The Effects of Uncertainty on TD Learning

 

Yael Niv, Michael O. Duff and Peter Dayan

 

Substantial evidence suggests that the phasic activities of dopamine (DA) neurons in the primate midbrain represent a temporal difference (TD) error in the predictions of future reward. TD offers a computationally compelling account of a role for DA in appetitive classical and instrumental conditioning, and a precise and parsimonious computational theory of the generation of DA firing patterns. Recent DA recordings (Fiorillo et al Science, 2003) in an experiment involving inherently stochastic reward delivery, show activity ramping towards the time of the reward, with ramp height related to the degree of reward uncertainty. Prima facie, these data present a crucial challenge, as both classical and instrumental facets of the TD would require the reliable activity in the ramp to be predicted away by earlier stimuli.

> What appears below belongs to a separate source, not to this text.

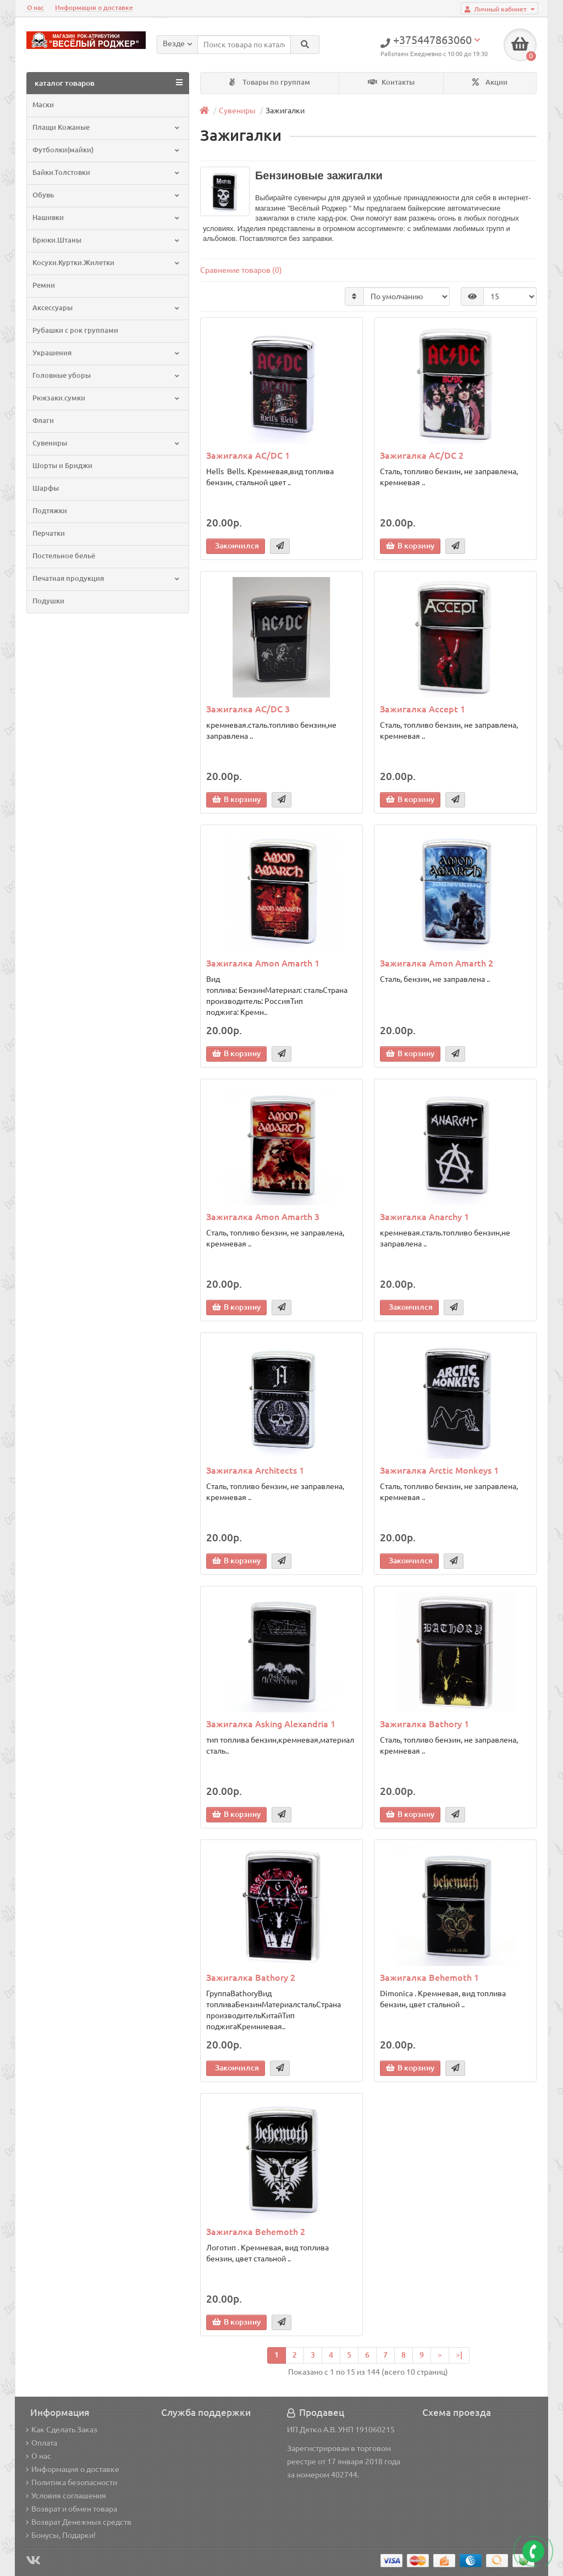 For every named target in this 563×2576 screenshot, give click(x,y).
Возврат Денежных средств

We use analysis and simulations to show that the apparently anomalous ramps are in fact to be expected under a standard TD account, if, as suggested by the low baseline firing rates of the DA cells, positive and negative prediction errors are differentially scaled. Using a simple tapped-delay-line representation of time between the stimulus and the reward (as commonly adopted in TD models), together with a fixed learning rate, a ramp in the DA activity emerges just as in the experimental data.

Analytically deriving the average response at the time of the reward from the TD learning rule, we show that the height of the modelled ramps are indeed proportional to the variance of the rewards, in accordance with the data. There is, however, a key difference between the uncertainty and TD accounts of the ramps. According to the former, ramps are within-trial phenomena, coding uncertainty; by contrast, the latter suggests they arise only through averaging across multiple trials. Under the TD account, the non-stationarity engendered by constant learning from errors makes the PSTH traces potentially misleading, as they average over different trial histories.

Our study suggests that uncertainty need not be playing any explicit part in determining these aspects of DA activity, a conclusion also consistent with various other suggestive results from Fiorillo and others. We also study the effects on TD learning of other sources of representational and learning noise.